Defined contribution plan sponsors may be able to boost participant savings rates by framing future moments in time as new beginnings to save for retirement, according to researchers.
The research from Harvard Business School, “Using Fresh Starts to Nudge Increased Retirement Savings,” examined the effects of using choice architecture—the design of different ways in which choices are presented and the impact of that presentation on decision-making—to examine retirement participant savings rates in a field study of recipients.
“Overall, fresh start framing increased retirement plan contributions in the eight months following,” the paper states.
The research was authored by John Beshears, professor at Harvard University and a faculty research fellow at the National Bureau of Economic Research; Hengchen Dai, professor at the University of California, Los Angeles; Katherine L. Milkman, economist at the University of Pennsylvania; and Shlomo Benartzi, a professor emeritus at the University of California, Los Angeles, and a senior adviser to Voya Financial.
The Harvard research adds to previous examinations of choice architecture from Voya that found reframing amounts with penny-framing—communicating retirement saving deferral amounts in whole dollars rather than in percent terms—can have a significant impact to boosting participant savings rates, including for workers with lower incomes and who may be less financially literate or less comfortable with numbers.
“We don’t do well with percentile and numeracy but everybody understands what a penny is,” said George P. Fraser, financial consultant and managing director of the Fraser Group at Retirement Benefits Group in Scottsdale, Arizona, and the originator of penny-framing for retirement plan participants.
For the Harvard field study, university employees were sent mailings with an opportunity to choose between increasing their contributions to a savings plan immediately or at a specified point in the future.
The researchers found that describing an upcoming date as a new opportunity to save, when framed in terms of the proximity to a fresh start date, increased the importance of that future savings opportunity.
“Framing the future time point in relation to a fresh start date (e.g., the recipient’s birthday, the first day of spring) increased the likelihood that the mailing recipient chose to increase contributions at that future time point without decreasing their likelihood of increasing contributions immediately,” the paper states.
The authors add that fresh start framing is a tool that plan sponsors and retirement plan advisers can use to nudge meaningful increases in savings.
Reframing to an important date also “increase[d] retirement plan contributions overall relative to describing the same upcoming savings opportunity as arriving after an equivalent time delay (e.g., “in two months”), the paper states.
Every date did not work identically to drive behavior.
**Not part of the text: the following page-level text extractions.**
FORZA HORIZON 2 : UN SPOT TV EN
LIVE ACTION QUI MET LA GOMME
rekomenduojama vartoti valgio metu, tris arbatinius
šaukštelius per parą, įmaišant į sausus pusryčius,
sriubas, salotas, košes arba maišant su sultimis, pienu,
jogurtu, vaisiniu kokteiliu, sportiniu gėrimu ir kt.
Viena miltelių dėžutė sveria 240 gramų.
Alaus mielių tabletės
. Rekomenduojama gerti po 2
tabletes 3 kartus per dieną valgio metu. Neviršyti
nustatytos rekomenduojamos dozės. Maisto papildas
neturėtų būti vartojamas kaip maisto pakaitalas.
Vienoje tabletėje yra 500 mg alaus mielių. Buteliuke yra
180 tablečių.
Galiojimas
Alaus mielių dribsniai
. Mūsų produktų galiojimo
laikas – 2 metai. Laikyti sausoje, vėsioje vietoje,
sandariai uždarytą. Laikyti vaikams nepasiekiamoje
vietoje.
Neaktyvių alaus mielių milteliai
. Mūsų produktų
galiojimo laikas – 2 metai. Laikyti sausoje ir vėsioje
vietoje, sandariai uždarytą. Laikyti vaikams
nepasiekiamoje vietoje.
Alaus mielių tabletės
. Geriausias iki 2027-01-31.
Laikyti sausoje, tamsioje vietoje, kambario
For example, researchers did not find the same effects when a savings opportunity was described in terms of nearness to a “placebo holiday (namely, Thanksgiving, Martin Luther King Day, or Valentine’s Day),” the paper states.
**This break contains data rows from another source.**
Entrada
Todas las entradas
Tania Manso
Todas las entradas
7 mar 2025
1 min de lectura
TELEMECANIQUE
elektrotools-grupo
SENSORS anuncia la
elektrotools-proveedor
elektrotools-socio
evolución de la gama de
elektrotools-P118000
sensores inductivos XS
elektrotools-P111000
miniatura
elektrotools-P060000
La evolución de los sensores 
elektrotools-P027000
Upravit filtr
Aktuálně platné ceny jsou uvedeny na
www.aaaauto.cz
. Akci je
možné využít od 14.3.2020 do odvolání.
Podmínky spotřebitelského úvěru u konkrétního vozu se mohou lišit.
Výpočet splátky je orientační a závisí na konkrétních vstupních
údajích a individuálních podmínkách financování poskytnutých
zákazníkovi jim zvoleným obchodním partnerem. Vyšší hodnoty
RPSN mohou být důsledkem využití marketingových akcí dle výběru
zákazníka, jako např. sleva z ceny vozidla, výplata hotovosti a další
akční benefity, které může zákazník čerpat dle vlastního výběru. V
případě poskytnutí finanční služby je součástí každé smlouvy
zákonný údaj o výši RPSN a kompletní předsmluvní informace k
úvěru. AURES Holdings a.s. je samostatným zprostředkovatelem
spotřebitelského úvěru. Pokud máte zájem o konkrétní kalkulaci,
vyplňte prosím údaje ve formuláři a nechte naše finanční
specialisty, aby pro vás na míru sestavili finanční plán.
“Also, even though we might expect framing a future savings opportunity around a fresh start date to decrease the relative attractiveness of an immediate savings opportunity and therefore decrease take-up of the immediate savings opportunity, we do not find evidence of such a decrease in the data,” the authors wrote.
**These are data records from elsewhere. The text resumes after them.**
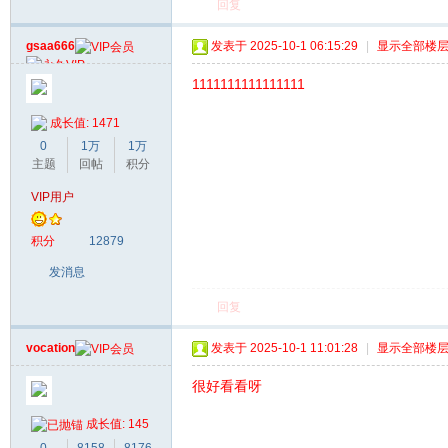
回复
gsaa666
发表于 2025-10-1 06:15:29
|
显示全部楼
1111111111111111
成长值: 1471
0
1万
1万
主题
回帖
积分
VIP用户
积分
12879
发消息
回复
vocation
发表于 2025-10-1 11:01:28
|
显示全部楼
很好看看呀
成长值: 145
0
8158
8176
The researchers also delved into the effects that fresh start framing could have on future fresh starts and the immediate opportunity to increase retirement savings.
Participants in a later lab experiment judged framing a future savings opportunity around a fresh start as likely to increase their use of an immediate savings opportunity, “thus, an additional contribution of this paper is that it extends the theory of fresh starts to consider the impact of future fresh starts on immediate motivation to initiate goal pursuit,” the paper states.
The researchers also predicted that New Year’s Day would prove an impactful fresh start day for participants to begin saving but were proved otherwise.
“Highlighting this particular fresh start date did not produce a noticeable increase in savings,” the paper states, whereas using the first day of spring and birthdays did drive savings effects.
The paper noted that the lack of effects on certain dates vs. others could be from several factors. One reason could be that “highlighting fresh start dates is less effective when people are more likely to naturally think to use those dates for goal pursuit without a prompt,” the paper states.
“Many individuals may naturally expect New Year’s to serve as an opportunity for a new beginning; thus, highlighting this opportunity may not draw increased attention to the initiation of goal pursuit. Individuals may be less likely to view birthdays and the first day of spring as opportunities for new beginnings, so highlighting these opportunities may draw increased attention to goals,” the authors wrote.